Face aux menaces et aux attaques terroristes qui ont frappé la France, de nombreux chrétiens ont repris conscience du caractère révolutionnaire du commandement évangélique au cœur de leur foi
Après les attentats parisiens du 13 novembre dernier, le groupe Facebook « Adopte un soldat de Daech » a connu un succès fulgurant. Passant en quelques jours de plusieurs centaines de membres à plusieurs milliers, la page propose d’adopter « dans son cœur » un djihadiste et de prier pour qu’il se convertisse « à l’amour ».
L’idée vient d’une jeune femme de 30 ans, Céline, qui s’étonne encore de la tournure prise par son initiative. « J’avais moi-même fait l’expérience de prier pour mes ennemis, dans mon cercle familial, et dû mener un douloureux travail personnel ainsi qu’un long chemin de pardon envers des personnes très proches », raconte-t-elle pudiquement.
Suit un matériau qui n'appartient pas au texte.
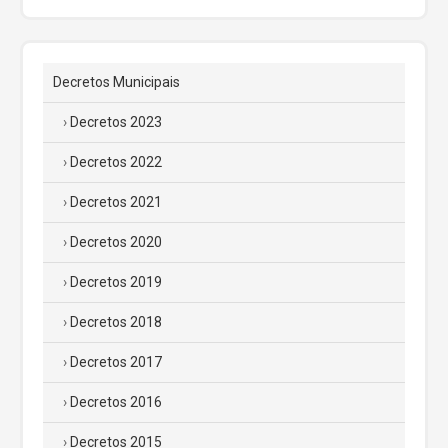
Decretos Municipais
Decretos 2023
Decretos 2022
Decretos 2021
Decretos 2020
Decretos 2019
Decretos 2018
Decretos 2017
Decretos 2016
Decretos 2015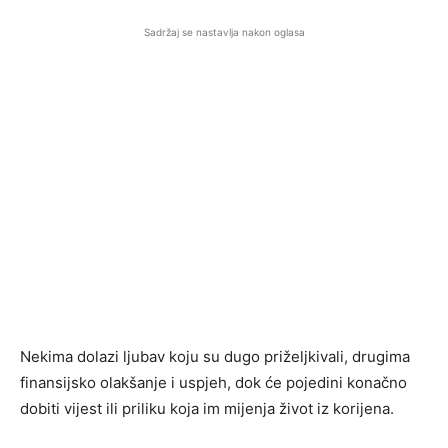
Sadržaj se nastavlja nakon oglasa
Nekima dolazi ljubav koju su dugo priželjkivali, drugima
finansijsko olakšanje i uspjeh, dok će pojedini konačno
dobiti vijest ili priliku koja im mijenja život iz korijena.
Touchée par les événements en cours au Moyen-Orient, la jeune femme qui vit à Paris décide alors de lancer une prière pour ceux qui représentent aujourd'hui les ennemis publics numéro un. « Face à la haine dénuée de sens, la prière est pour beaucoup la seule réponse », décrypte Laure, internaute et psychologue de 29 ans, qui a, elle-même, décidé « d’adopter » un djihadiste.
La page a aussi suscité beaucoup d’incompréhension… Quoi de plus antinaturel, en effet, que d’aimer ses ennemis et de prier pour eux ?
Pourtant, ce commandement figure dans le Sermon sur la montagne, cœur du christianisme, dont il incarne bel et bien le caractère révolutionnaire : « Vous avez appris qu’il a été dit : “Tu aimeras ton prochain, et tu haïras ton ennemi”. Mais moi, je vous dis : “Aimez vos ennemis, bénissez ceux qui vous maudissent, faites du bien à ceux qui vous haïssent, et priez pour ceux qui vous maltraitent et qui vous persécutent” », lance Jésus à ses disciples (Matthieu 5, 43-45).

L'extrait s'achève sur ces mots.